Behavioral, autonomic, mechanical: a model for building badass robots

[Update: since I started writing this, a Twitter friend helpfully pointed me at Marr’s levels of analysis, which upon quick study appears to be pretty much identical to this idea, so I’ll be framing this in his terminology at some point.]

This rides on the tail of the previous post. I’m just trying to get this sorted, so bear with me.

A cybernetic system consists of inputs, outputs, and logic to connect them via feedback — if this, then that. This is true for Web servers and 747 autopilots alike.

It occurs to me that you can broadly organize a cybernetic system into three levels of interaction: behavioral, autonomic and mechanical. So let’s look at these in reverse order, from the bottom up.

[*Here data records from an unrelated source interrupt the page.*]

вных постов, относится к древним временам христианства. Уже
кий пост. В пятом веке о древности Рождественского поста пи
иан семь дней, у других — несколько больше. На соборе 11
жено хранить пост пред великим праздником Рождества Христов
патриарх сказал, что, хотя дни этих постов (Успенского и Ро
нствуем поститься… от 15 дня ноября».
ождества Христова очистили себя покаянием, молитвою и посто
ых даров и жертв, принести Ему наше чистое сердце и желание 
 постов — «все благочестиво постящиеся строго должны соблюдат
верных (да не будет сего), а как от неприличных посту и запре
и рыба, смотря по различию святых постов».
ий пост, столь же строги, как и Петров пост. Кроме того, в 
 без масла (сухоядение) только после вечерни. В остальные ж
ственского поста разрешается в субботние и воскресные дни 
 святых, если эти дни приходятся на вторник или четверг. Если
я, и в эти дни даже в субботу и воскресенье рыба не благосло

  1. Mechanical: this is the lowest level, below which it’s impossible to alter component behavior without external intervention. Think of, for example, a motor. A motor turns, in one direction or another. You can’t make it do anything else without actually going in and fucking with its physical properties. Same with a photovoltaic sensor, or a human muscle, which can only contract when sent an electric/chemical signal.
  2. Autonomic: This is the next level up, in which you can connect up inputs and outputs to perform basic logic without need for complex modeling. Imagine a robot with a touch sensor and a motor. You can program the robot to reverse the direction of the motor when the touch sensor is triggered. Or in a biological model, think of your heartbeat. It requires no thought, no interaction: it just beats. You can also think of the BIOS of a computer: it handles the simple, low-level switching of signals between a CPU, RAM, a hard drive, etc.
  3. Behavioral: This is when you hook a bunch of inputs and outputs together and create complex behavior based on their interaction. In computers, this would be the software level of things.

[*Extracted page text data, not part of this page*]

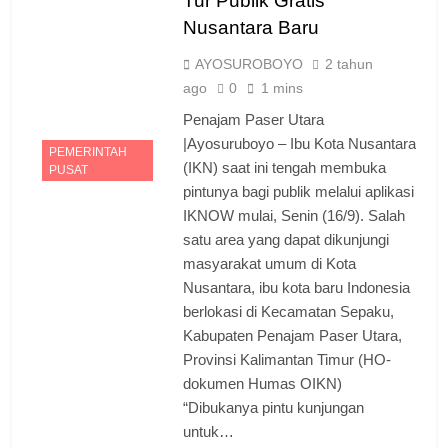
Tur Publik Gratis
Nusantara Baru
AYOSUROBOYO
2 tahun
ago
0
1 mins
Penajam Paser Utara
|Ayosuruboyo – Ibu Kota Nusantara
PEMERINTAH
(IKN) saat ini tengah membuka
PUSAT
pintunya bagi publik melalui aplikasi
IKNOW mulai, Senin (16/9). Salah
satu area yang dapat dikunjungi
masyarakat umum di Kota
Nusantara, ibu kota baru Indonesia
berlokasi di Kecamatan Sepaku,
Kabupaten Penajam Paser Utara,
Provinsi Kalimantan Timur (HO-
dokumen Humas OIKN)
“Dibukanya pintu kunjungan
untuk…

To give a concrete example of this, think of a Belkin WeMo switch. This is a networked-enabled power switch. It has a simple WiFi receiver in it and a relay that can turn power on and off to an electrical socket.

The mechanical level of the WeMo is the power socket switch itself. It does one thing: flip a relay. It doesn’t “know” anything else at all, doesn’t do anything else.

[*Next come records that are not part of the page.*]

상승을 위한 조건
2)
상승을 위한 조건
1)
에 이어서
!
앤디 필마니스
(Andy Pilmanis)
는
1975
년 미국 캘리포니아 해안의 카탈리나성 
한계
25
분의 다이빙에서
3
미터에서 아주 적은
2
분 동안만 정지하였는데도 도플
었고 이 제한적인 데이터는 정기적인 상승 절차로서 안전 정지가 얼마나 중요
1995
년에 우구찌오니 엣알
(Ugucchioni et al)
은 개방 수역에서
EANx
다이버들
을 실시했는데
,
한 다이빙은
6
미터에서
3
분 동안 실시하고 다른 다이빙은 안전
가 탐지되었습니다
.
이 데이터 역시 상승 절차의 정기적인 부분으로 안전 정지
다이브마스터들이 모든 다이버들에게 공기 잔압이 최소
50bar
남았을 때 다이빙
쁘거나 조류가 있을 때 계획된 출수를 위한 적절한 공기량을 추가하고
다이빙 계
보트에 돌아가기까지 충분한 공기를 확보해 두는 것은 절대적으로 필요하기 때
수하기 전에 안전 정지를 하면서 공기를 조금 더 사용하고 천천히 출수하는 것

But the WiFi adds the autonomic level: there’s basic logic in the WeMo that when it receives a specific signal over WiFi, it flips that relay. That’s all it does (aside from the ability to connect to a WiFi network in the first place). Slightly more complex than the switch itself, but still not complex at all.

But then there’s the behavioral level of the system. Belkin makes a mobile app for your phone that lets you turn on the switch from wherever you are. In this case, the behavioral level is provided by your own brain: you can turn the light on or off based on a complex system of feedback inside your skull, which takes a various set of inputs, conditions and variables to decide “Do I want this light on or off?” It might be overcast outside, or it might be nighttime, and you might want to turn it on; it might be daylight, and you want to turn it off, or it might be dark but you’re not home and don’t want to waste electricity. Whatever.

But here’s where it gets interesting: you can use IFTTT to create a “channel” for your WeMo, which can be connected up to any other IFTTT channel, allowing for complex interaction without human intervention. For example, I have the WeMo in my living room set to turn on and off based upon Yahoo Weather’s API; it turns off when the API says the sun has risen, and turns on when it says the sun has set.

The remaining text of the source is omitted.